-- Record set follows --

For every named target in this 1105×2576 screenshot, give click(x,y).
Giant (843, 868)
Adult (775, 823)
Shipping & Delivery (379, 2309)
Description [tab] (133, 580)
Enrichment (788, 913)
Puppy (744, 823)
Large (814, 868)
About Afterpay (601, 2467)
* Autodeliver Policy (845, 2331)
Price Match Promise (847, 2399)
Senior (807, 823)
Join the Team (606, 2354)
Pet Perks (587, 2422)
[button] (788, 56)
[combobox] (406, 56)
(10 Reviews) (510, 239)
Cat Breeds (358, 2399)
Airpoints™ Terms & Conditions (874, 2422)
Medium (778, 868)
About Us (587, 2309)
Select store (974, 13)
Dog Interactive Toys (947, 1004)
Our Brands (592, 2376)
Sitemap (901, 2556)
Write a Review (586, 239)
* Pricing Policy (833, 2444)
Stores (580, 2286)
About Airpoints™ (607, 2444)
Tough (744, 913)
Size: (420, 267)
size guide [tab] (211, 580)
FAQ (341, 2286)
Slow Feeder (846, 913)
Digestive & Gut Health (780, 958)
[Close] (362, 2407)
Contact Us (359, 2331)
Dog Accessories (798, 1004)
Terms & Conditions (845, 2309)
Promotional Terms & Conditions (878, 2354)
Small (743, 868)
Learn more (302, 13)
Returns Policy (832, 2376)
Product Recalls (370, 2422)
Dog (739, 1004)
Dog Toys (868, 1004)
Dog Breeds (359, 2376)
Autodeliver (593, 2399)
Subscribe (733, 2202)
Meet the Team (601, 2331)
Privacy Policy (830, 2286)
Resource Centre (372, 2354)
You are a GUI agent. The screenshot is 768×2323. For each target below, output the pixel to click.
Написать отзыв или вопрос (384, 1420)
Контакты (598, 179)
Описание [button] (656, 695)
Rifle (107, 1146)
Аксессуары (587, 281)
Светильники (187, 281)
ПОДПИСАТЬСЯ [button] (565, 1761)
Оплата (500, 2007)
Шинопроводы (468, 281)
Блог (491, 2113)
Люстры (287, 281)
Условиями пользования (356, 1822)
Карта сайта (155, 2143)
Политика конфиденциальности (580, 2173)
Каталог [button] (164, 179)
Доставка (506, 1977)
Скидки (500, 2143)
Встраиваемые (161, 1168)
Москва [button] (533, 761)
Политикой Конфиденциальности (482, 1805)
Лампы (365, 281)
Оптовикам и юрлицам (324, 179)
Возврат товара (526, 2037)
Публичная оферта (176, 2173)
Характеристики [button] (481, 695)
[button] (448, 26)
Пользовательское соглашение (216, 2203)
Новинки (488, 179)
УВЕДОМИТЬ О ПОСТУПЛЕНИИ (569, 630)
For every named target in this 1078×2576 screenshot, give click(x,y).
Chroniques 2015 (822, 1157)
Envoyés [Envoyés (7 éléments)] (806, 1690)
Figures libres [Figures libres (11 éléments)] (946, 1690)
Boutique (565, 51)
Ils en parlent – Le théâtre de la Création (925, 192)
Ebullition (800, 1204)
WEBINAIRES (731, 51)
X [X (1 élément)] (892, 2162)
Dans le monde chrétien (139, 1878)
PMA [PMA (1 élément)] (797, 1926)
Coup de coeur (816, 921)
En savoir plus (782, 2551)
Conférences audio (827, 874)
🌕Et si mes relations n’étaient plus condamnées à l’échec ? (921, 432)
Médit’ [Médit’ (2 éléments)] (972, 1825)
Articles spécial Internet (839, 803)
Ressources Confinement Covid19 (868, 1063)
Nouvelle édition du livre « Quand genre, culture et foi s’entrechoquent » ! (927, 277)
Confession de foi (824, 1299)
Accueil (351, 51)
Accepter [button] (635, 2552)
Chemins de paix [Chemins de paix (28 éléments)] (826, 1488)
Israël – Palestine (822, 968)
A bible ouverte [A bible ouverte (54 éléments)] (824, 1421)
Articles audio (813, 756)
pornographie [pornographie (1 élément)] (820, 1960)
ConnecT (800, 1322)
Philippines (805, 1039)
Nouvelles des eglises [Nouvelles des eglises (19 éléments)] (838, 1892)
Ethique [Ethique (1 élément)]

-- Record set concluded --

Give the lines again, exactly as they stand, from the beginning of the data through the line with "Policy (845, 2331)".

For every named target in this 1105×2576 screenshot, give click(x,y).
Giant (843, 868)
Adult (775, 823)
Shipping & Delivery (379, 2309)
Description [tab] (133, 580)
Enrichment (788, 913)
Puppy (744, 823)
Large (814, 868)
About Afterpay (601, 2467)
* Autodeliver Policy (845, 2331)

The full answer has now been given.